Part 12 (1/2)
Before I came to Berlin I heard so much about Unter den Linden, that magnificent street of the city, that I could scarcely wait to get to it. I pictured it lined on both sides with magnificent linden-trees, gigantic, imposing, impressive. I had had no intimate acquaintance with linden-trees--and I wouldn't know one now if I should see it--but I had an idea from the name--linden, linden--that it was grand and waving; not so grand as an oak nor so waving as a willow, but a cross between the two. I knew that I should see these great monarchs making a giant arch over this broad avenue and mingling their tossing branches overhead.
What I found when I arrived was a broad, handsome street. But those lindens! They are consumptive, stunted little saplings without sufficient energy to grow into real trees. They are set so far apart that you have time to forget one before you come to another, and as to their appearance--we have some just like them in Chicago where there is a leak in the gas-pipes near their roots.

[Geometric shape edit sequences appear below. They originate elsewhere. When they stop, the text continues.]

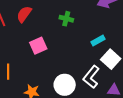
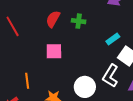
red semicircle: (24, 14) -> (53, 19), moved
pink square: (38, 46) -> (54, 51), turned 30

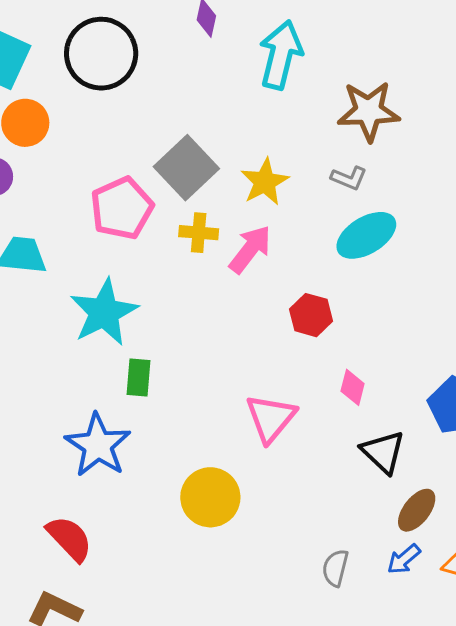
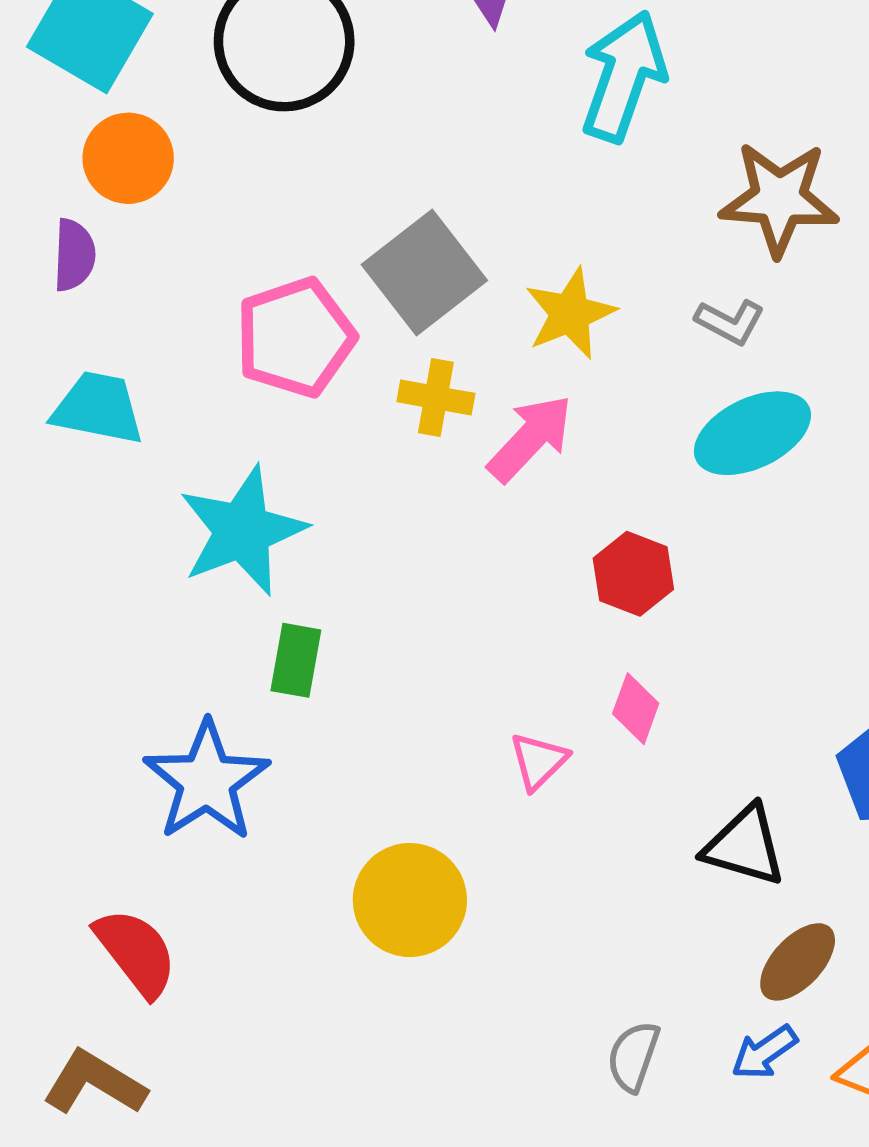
pink diamond: (353, 387) -> (636, 709), moved
pink triangle: (271, 418) -> (539, 761), size x0.6
black triangle: (383, 452) -> (745, 846), turned -33

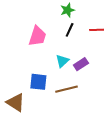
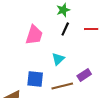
purple rectangle: (81, 64) -> (84, 75), moved

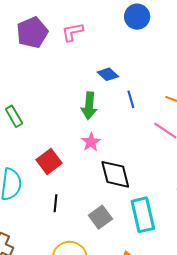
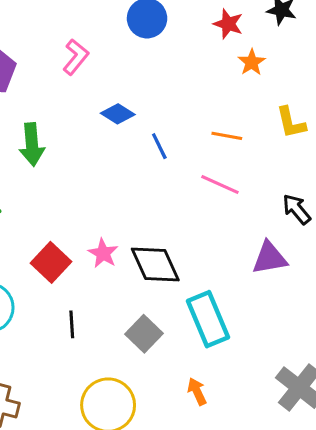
pink L-shape: (72, 32) -> (76, 57), moved, turned 150
green arrow: (89, 106) -> (32, 144), moved
pink star: (91, 142) -> (103, 253), moved

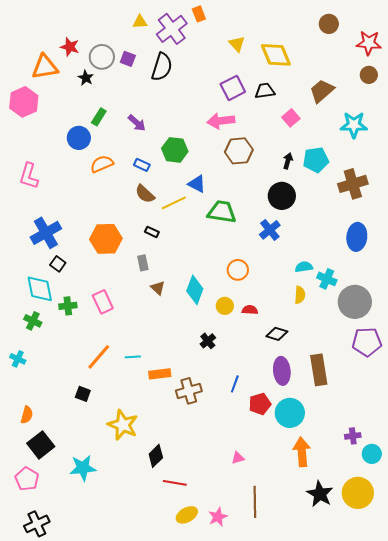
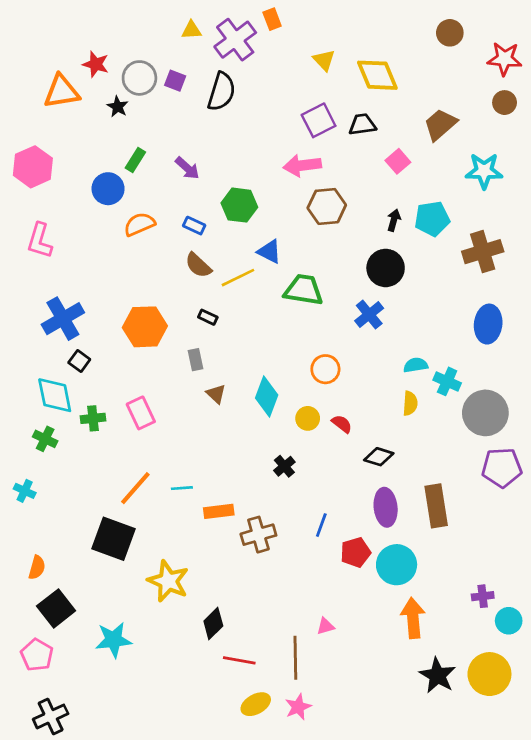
pink hexagon: (24, 102) -> (33, 167), moved
red semicircle: (250, 310) -> (342, 424), turned 35
black square: (83, 394) -> (113, 539), size x2.0
brown line: (255, 502) -> (295, 658), moved

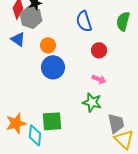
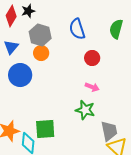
gray hexagon: (31, 17) -> (40, 35), moved
blue triangle: (18, 39) -> (11, 47), turned 35
blue circle: (53, 67) -> (20, 75), moved

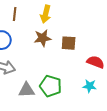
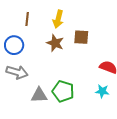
brown star: (43, 38) -> (55, 43), turned 30
brown square: (69, 43) -> (81, 37), moved

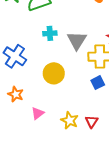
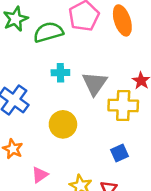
blue square: (98, 83) -> (119, 153), moved

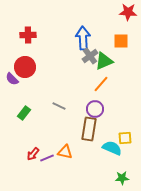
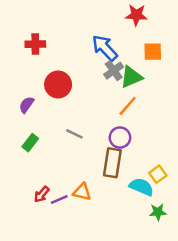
red star: (128, 12) -> (136, 15), moved
blue arrow: (83, 38) -> (105, 48), turned -40
red circle: (25, 67) -> (58, 84), moved
purple semicircle: (12, 79) -> (26, 105), moved, turned 80
yellow square: (125, 138) -> (158, 174), turned -32
green star: (122, 178) -> (158, 212), moved

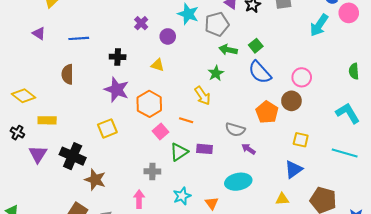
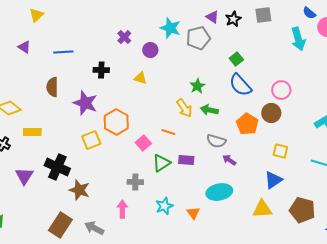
cyan arrow: (319, 25) -> (298, 39), turned -50
green arrow: (228, 50) -> (209, 110), moved
purple star: (117, 90) -> (85, 103), moved
orange hexagon: (149, 104) -> (116, 122), moved
purple triangle: (38, 154) -> (24, 176), moved
yellow triangle: (282, 199) -> (262, 209), size x1.5

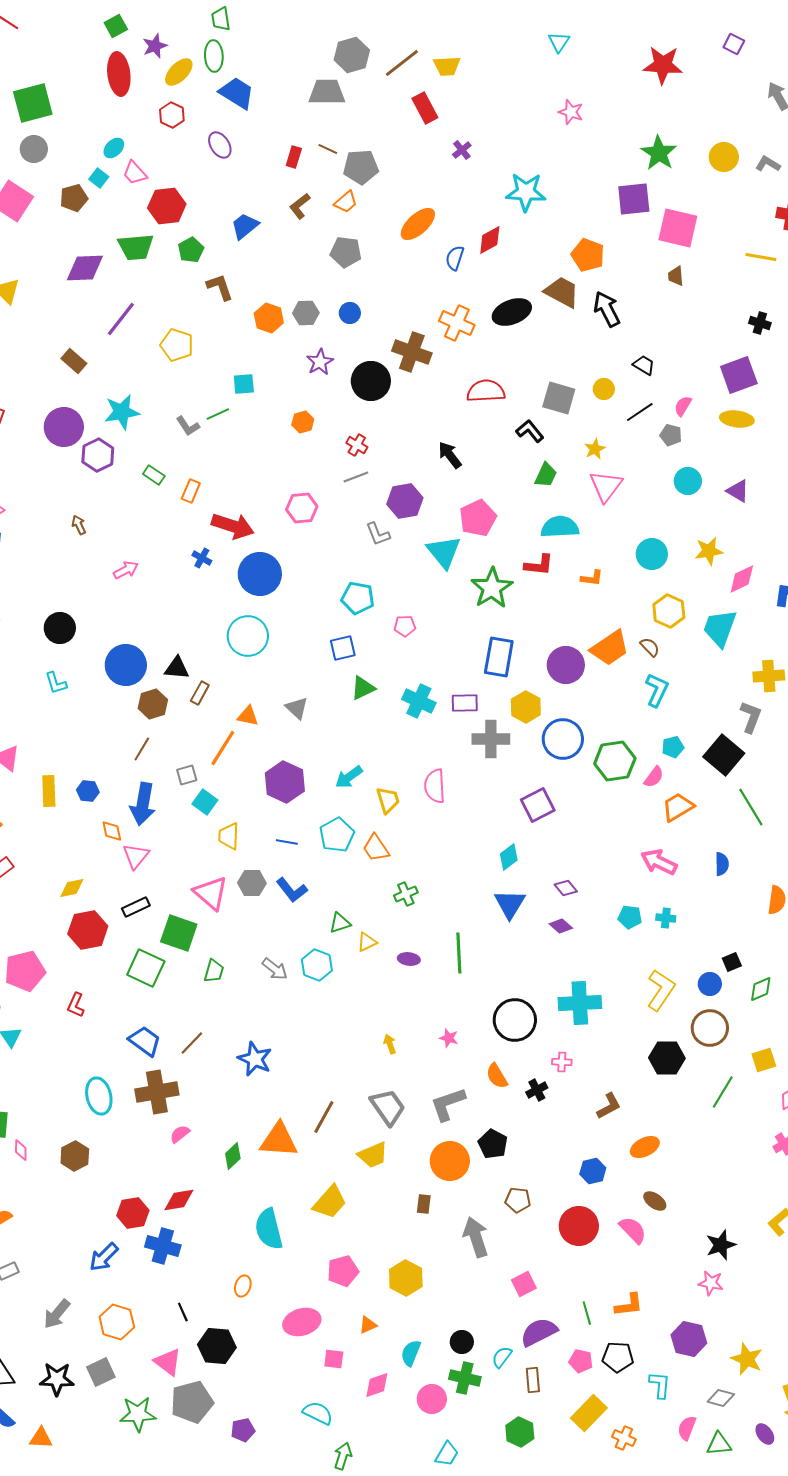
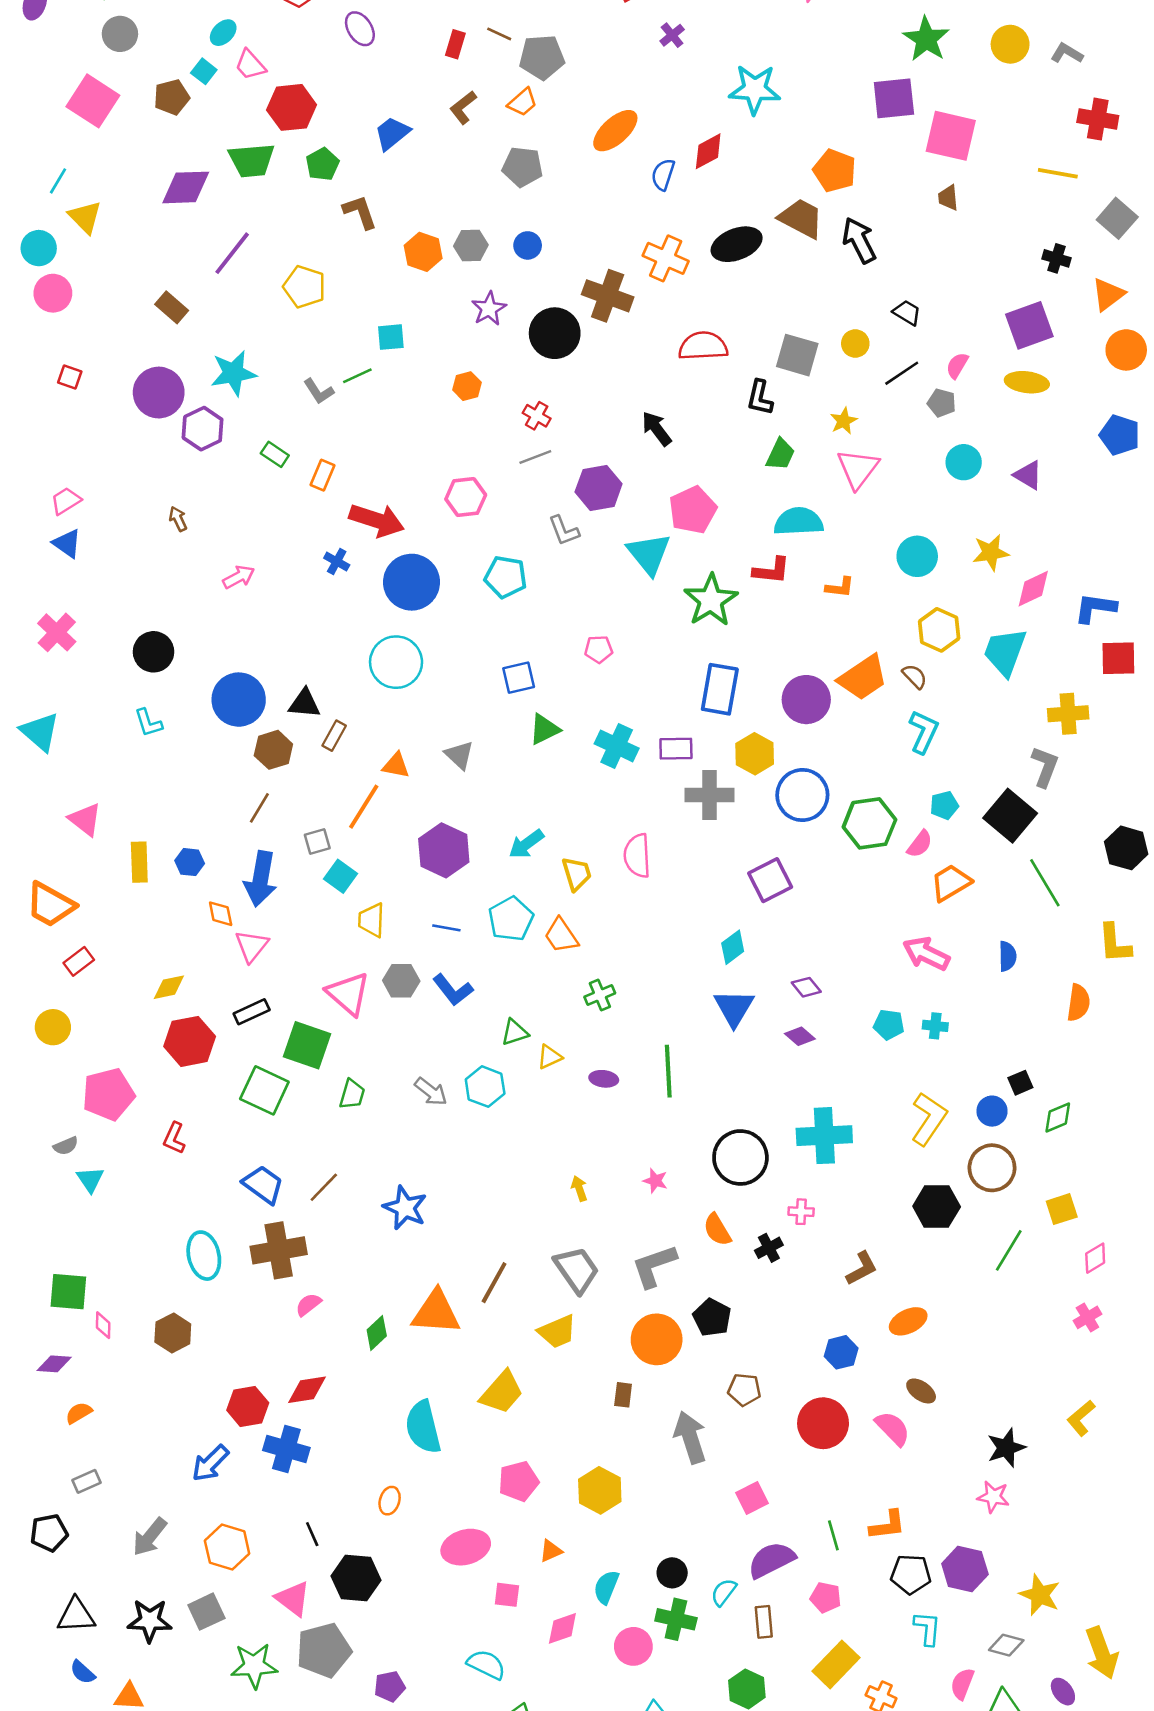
black L-shape: (530, 431) -> (760, 398), turned -128
cyan pentagon: (358, 598) -> (506, 577), moved
black pentagon: (618, 1357) -> (911, 1574), moved

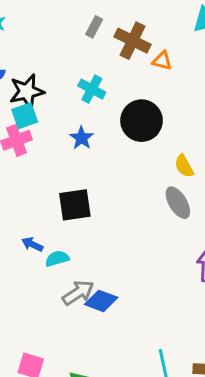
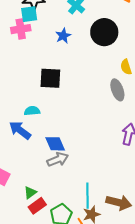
blue arrow: (32, 244) -> (20, 130), moved, size x1.6
gray arrow: (78, 293) -> (58, 159), moved
blue diamond: (101, 301) -> (55, 144), turned 35

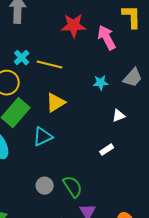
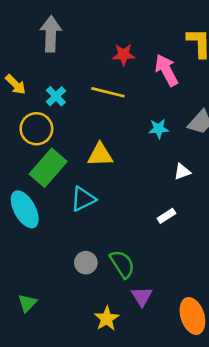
red star: (74, 26) -> (124, 55), size x0.7
yellow line: (50, 65) -> (108, 92), moved
yellow triangle: (56, 103) -> (100, 155), turned 30

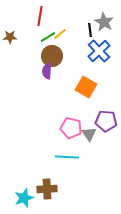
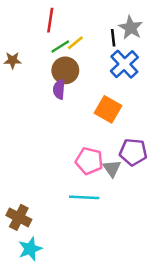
brown star: (10, 37) -> (13, 60), moved
brown cross: (47, 189) -> (19, 217), moved, turned 30

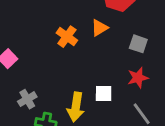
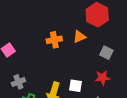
orange cross: (67, 37) -> (54, 40), turned 35

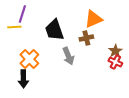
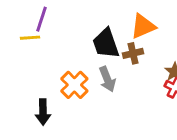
black trapezoid: (54, 30) -> (106, 43), moved
orange cross: (29, 59) -> (74, 85), moved

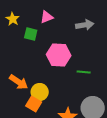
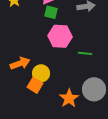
green square: (31, 34) -> (51, 12), moved
orange arrow: (19, 82) -> (20, 63), turned -54

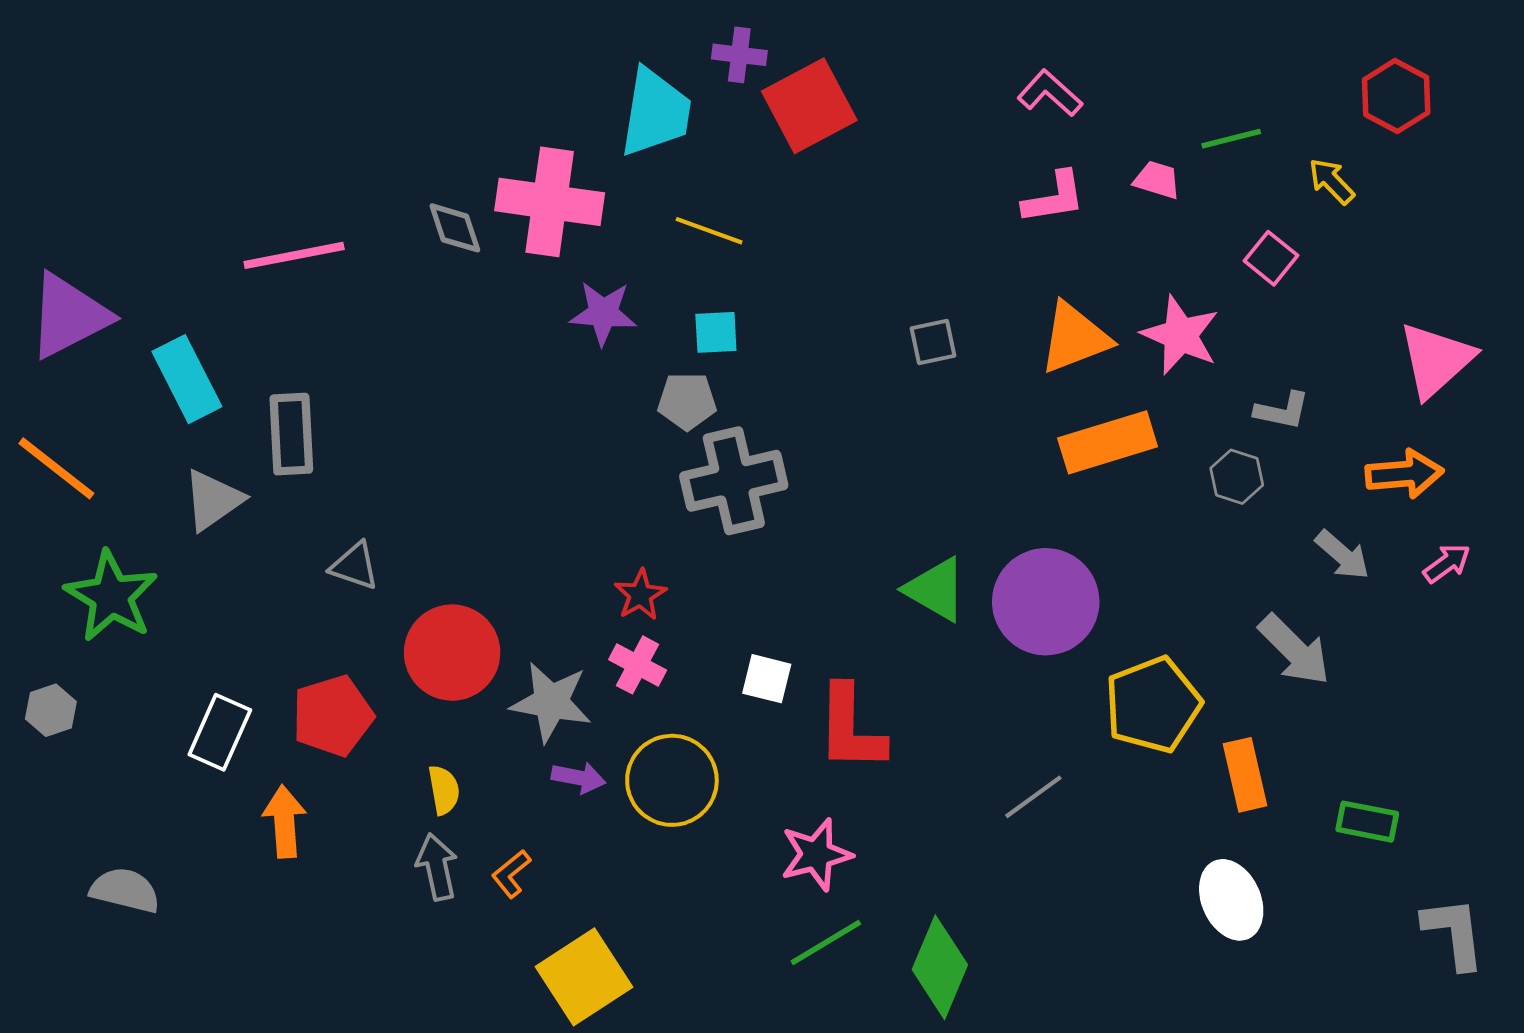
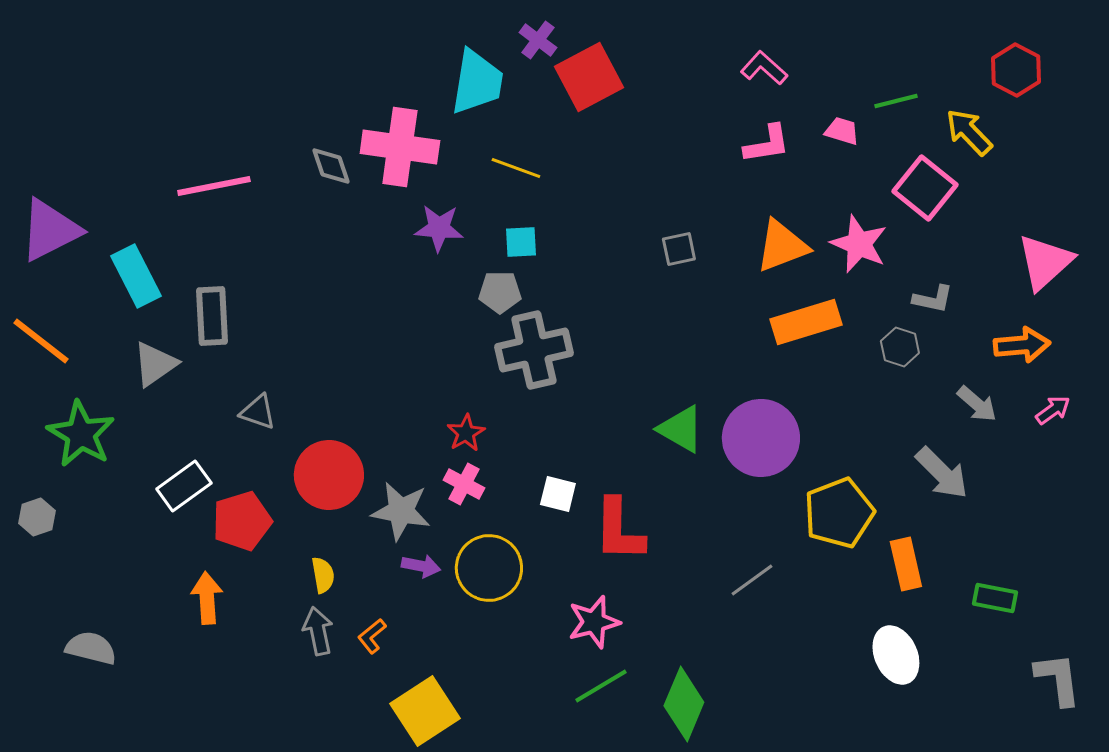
purple cross: (739, 55) -> (538, 40), turned 30
yellow arrow: (1332, 181) -> (969, 132), size x1.4
pink square: (1271, 258) -> (925, 188), size x1.6
white rectangle: (220, 732) -> (184, 486), moved, turned 30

On the day before Christmas we felt very low in our minds. We had the doleful prospect ahead of us of eating Christmas dinner alone in a strange country, and in a hotel at that, so we started out shopping.
Not that we needed a thing, but it is our rule, ”When you have the blues, go shopping.” It always cures you to spend money.
Berlin shop-windows are much more fascinating even than those of Paris, because in Berlin there are so many more things that you can afford to buy that Paris seems expensive in comparison. We became so much interested in the Christmas display that we did not notice the flight of time. When we had bought several heavy things to weigh our trunks down a little more and to pay extra luggage on, I happened to glance at the sun, and it was just above the horizon. It looked to be about four o'clock in the afternoon, and we had had nothing to eat since nine o'clock, and even then only a cup of coffee. I felt myself suddenly grow faint and weak. ”Heavens!” I said, ”see what time it is!
We have shopped all day and we have forgotten to get our luncheon.”
My companion glanced at her watch.
”It's only half past eleven o'clock by my watch. I couldn't have wound it last night. No, it is going.”
”Perhaps the hands stick. They do on mine. Whenever I wind it, I have to hit it with the hair-brush to start it; and even then it loses time every day.”
”Let's take them both to a jeweller,” she said. ”We can't travel with watches which act this way.”
So we left them to be repaired, and as we came out, I said, ”It will take us half an hour to get back to the hotel. Don't you think we ought to go in somewhere and get just a little something to sustain us?”
”Of course we ought,” she said, in a weak voice. So we went in and got a light luncheon. Then we went back to the hotel, intending to lie down and rest after such an arduous day.
”We must not do this again,” I said, firmly. ”Mamma told me particularly not to overdo.”
My companion did not answer. She was looking at the clock. It was just noon.
”Why, _that_ clock has stopped too,” she said.
But as we looked into the reading-room _that_ clock struck twelve.
Then it dawned on me, and I dropped into a chair and nearly had hysterics.
”It's because we are so far _north_!” I cried. ”Our watches were all right and the sun's all right. That is as high as it can get!”
She was too much astonished to laugh.
”And you had to go in and get luncheon because you felt so faint,” she said, in a tone of gentle sarcasm.
”Well, you confessed to a fearful sense of goneness yourself.”
”Don't tell anybody,” she said.
”I should think not!” I retorted, with dignity. ”I hope I have _some_ pride.”
”Have you presented your letter to the amba.s.sador?” she asked.
”Yes, but it's so near Christmas that I suppose he won't bother about two waifs like us until after it's over.”
”My! but you _are_ blue,” she said. ”I never heard you refer to yourself as a waif before.”
”I am a worm of the dust. I wish there wasn't such a thing as Christmas! I wonder what Billy will say when he sees his tree.”